Well, after a long break from writing for this blog, during which time I have moved to the rural city of Wangaratta, the central town in northeast Victoria, I have settled in and started exploring.

Only 10 minutes drive away is a really interesting area of Box Ironbark forest - the Killawarra section of the Warby-Ovens National Park, north of the Warby Ranges. 

I can't think that I have ever really visited a Box Ironbark forest in the late winter before, and maybe for those in the know this is obvious, but in late winter the ground is bright green with a dense almost continuous growth of geophytes - lilies mainly but also orchids and yam daisies.  Crunching through the bone dry leaf litter of these forests in late spring, summer or autumn, you'd never know all the bulbs/corms/tubers just beneath the surface.

Now coming from Melbourne, where annual grassy weeds have largely overtaken geophytes as winter growers, I have never really understood the opinions of early explorers (discussion here) that some parts of the bush were like an English garden, with widely spaced trees and 'grass' and was very easy to ride through (on horseback).  Because if the annual grasses were introduced after the explorers (they were) then how could the forests be so green? 

But of course it wasn't annual grasses making it green, it was the geophytes.  Well, of course there were the Red Gum Grassy Woodlands too, but to my mind they don't quite fit that description.

In the photo below you can see the spread of green.  I swear, it's mostly lilies.  They weren't flowering yet (it was late August), and my ID is not that good, but I guess they are predominantly Small Vanilla Lilies.

Now this forest has been heavily logged for fenceposts and firewood, and the majestic old trees just aren't there.  But imagine if the trees were big and more widely spaced, and the middle-storey Acacias were a bit more sparse, I get it would look like an English park.

It's a bit concerning that late in the day in the distance I could hear the snarl of a chainsaw.  Perhaps it was legal and not in the Park, but there is an epidemic of illegal firewood harvesting in Victoria at the moment.  Just look how much fallen timber there is providing habitat on the ground.  None.  Plenty of stumps though, but old stumps.

The history of this bit of forest is relevant here.  During the second world war 2 groups of Italians were interned in the forest, and employed cutting timber (including green timber) for firewood.  So part of the absence of rotting timber on the ground may date from then.  And subsequently it was State Forest, and maybe it was legal to take firewood under that management regime.  Now, luckily it is National Park, and we can hope that its habitat values continue to improve as the trees start to develop hollows.

But will the geophyte understorey survive?

Closest to where the internment camps were, the native geophytes have been displaced by an even brighter green - my nightmare plant Oxalis pes-caprae, forming a continuous dense sward along the lower slopes of Spring Creek.  Not a sign of it however in the eastern part of the forest where the above photo was taken.  So that is one threat.

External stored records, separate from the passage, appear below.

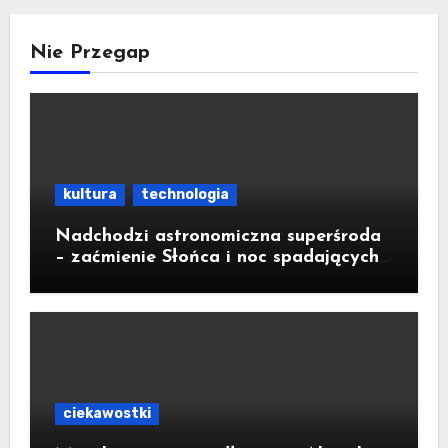
Nie Przegap
kultura
technologia
Nadchodzi astronomiczna superśroda
– zaćmienie Słońca i noc spadających
gwiazd
ciekawostki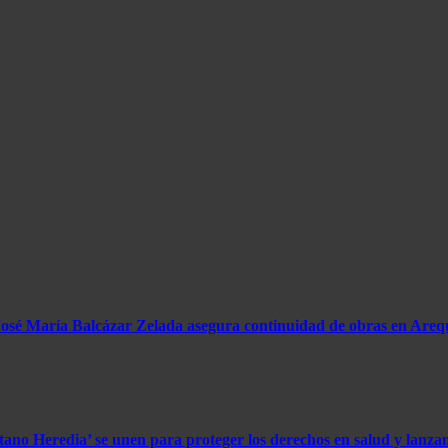
José María Balcázar Zelada asegura continuidad de obras en Arequ
 Heredia’ se unen para proteger los derechos en salud y lanzan 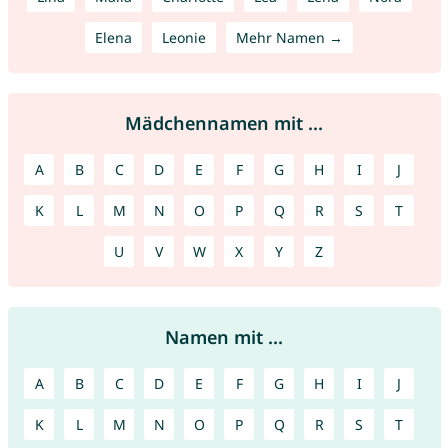
Elena
Leonie
Mehr Namen →
Mädchennamen mit ...
A
B
C
D
E
F
G
H
I
J
K
L
M
N
O
P
Q
R
S
T
U
V
W
X
Y
Z
Namen mit ...
A
B
C
D
E
F
G
H
I
J
K
L
M
N
O
P
Q
R
S
T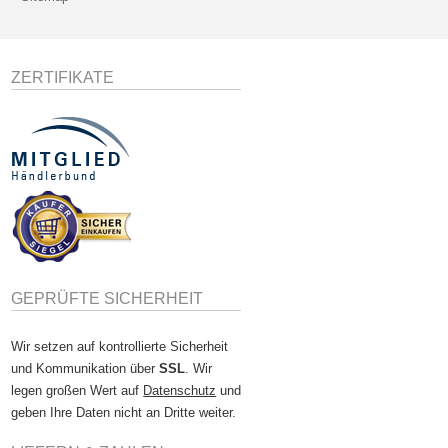
ZERTIFIKATE
GEPRÜFTE SICHERHEIT
Wir setzen auf kontrollierte Sicherheit
und Kommunikation über
SSL
. Wir
legen großen Wert auf
Datenschutz
und
geben Ihre Daten nicht an Dritte weiter.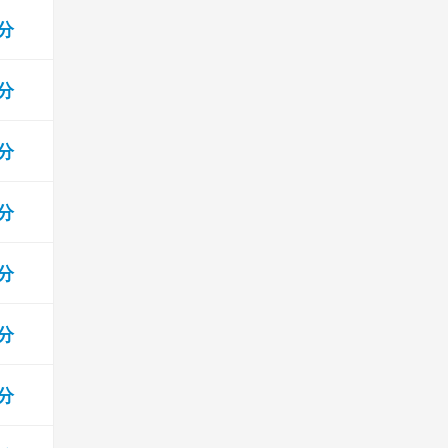
 分
 分
 分
 分
 分
 分
 分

Another is annual grasses.  Interestingly I did find scattered Annual Veldgrass, but not much.  I'm thinking that wallaby grazing must really be keeping it down.  I've got evidence for that too.  There is an exclusion plot adjacent to the Killawarra Forest Camp (now a campground, previously one of the internment camps), and the Annual Veldgrass is doing much better inside the exclusion plot (see the picture).  Pity for whatever it was that the exclusion plot was put in to protect!

I didn't see or hear any kangaroos on my exploratory walk, which surprised me.  But I just about bumped into one Swamp Wallaby who was very concerned with getting as much Vanilla Lily into him as he could, and wasn't particularly worried by me.  I didn't see any rabbit droppings, nor cattle or sheep droppings, so I assume the Annual Veldgrass is being eaten by wallabies or kangaroos.

So in summer when visiting a park like this and thinking 'Wow, so little groundcover! It must be overgrazed by kangaroos'  pause and ponder whether the kangaroos might indeed be protecting the geophyte diversity.